Sur le match, au début, une fois que Taylor prend cette avance, c’est un moment très facile où les gens pourraient penser : championne en titre, vous êtes menée, la pression, la panique, toutes ces choses. Je suis curieux, lors des quatre premiers jeux, qu’est-ce qui se passait dans votre tête pour vous permettre de vous installer ? Deuxième question : en regardant vers la suite et le match contre Mayar (Sherif), à quel point la connaissez-vous et qu’anticipez-vous de ce match ?
J’ai eu des pensées du genre : et si je perds, et des choses comme ça. Honnêtement, je me suis un peu rappelée que le tennis se joue au meilleur des trois sets, et je pense que Rome m’a beaucoup appris sur ma capacité après avoir perdu le premier set et tout ça. Je ne sais pas. J’ai senti que Taylor était entrée sur le court en jouant vraiment un très bon tennis, et j’ai juste pensé que si elle continue à jouer comme ça et qu’elle gagne un match comme ça, alors elle mérite de gagner, et je pourrais partir en me disant : je n’étais juste pas assez bonne aujourd’hui. Donc je ne me suis pas permis mentalement, je pense, aujourd’hui, d’arriver à ce point où j’ai l’impression que dans le passé je serais arrivée.
Prochain tour, j’ai l’impression de l’avoir jouée à Cincinnati il y a trois ans, quelque chose comme ça. Cela fait un moment, mais je sais que c’est une combattante. J’ai l’impression qu’elle joue beaucoup de longs matchs. Donc on pourrait en avoir un long. Je ne sais pas. Honnêtement, nous n’avons pas joué l’une contre l’autre depuis si longtemps, donc je dois revoir et en savoir plus sur son jeu et tout ça. Je l’ai vue jouer plusieurs fois.

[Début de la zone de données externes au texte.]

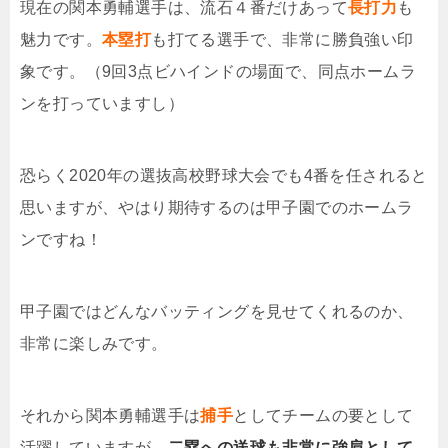
現在の関本勇輔選手は、流石４番だけあって
長打力
も
魅力です。
本塁打
も打てる選手で、非常に勝負強い印
象です。（
9回3点ビハインドの場面で、同点ホームラ
ンを打っていますし）
恐らく2020年の選抜高校野球大会でも4番を任されると
思いますが、やはり期待するのは甲子園でのホームラ
ンですね！
甲子園ではどんなバッティングを見せてくれるのか、
非常に楽しみです。
それから関本勇輔選手は
捕手
としてチームの要として
活躍していますが、
二塁への送球も非常に強肩として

Je dois vous dire que, juste assis dans les tribunes, c’était dur. Vous avez aussi mentionné dans l’interview d’après-match sur le court que c’était la première fois que vous jouiez Taylor.
Oui
Journaliste : Est-ce que vous vous entraînez avec elle ? Je sais que vous venez toutes les deux de la région de Floride. Est-ce que vous tapez avec elle parfois ?
Nous nous sommes entraînées, je crois, il y a deux ans à Madrid, quelques fois, parce que nous jouions le double ensemble. Mais honnêtement, je pense qu’elle vit davantage à Atlanta maintenant.
Quand nous sommes en pause, je n’ai pas vraiment l’occasion de m’entraîner avec elle. Aussi, j’ai l’impression qu’être gauchère sur le circuit, ce n’est pas souvent que j’ai besoin de frapper avec une gauchère. Mais oui, nous ne l’avons juste jamais vraiment fait. Nous n’avions pas joué l’une contre l’autre, ce qui est un peu fou. Je l’ai jouée, comme, en ITF, je crois, à Charlottesville ou quelque chose comme ça. C’était notre premier match professionnel, mais celui-ci était notre premier match l’une contre l’autre sur le circuit.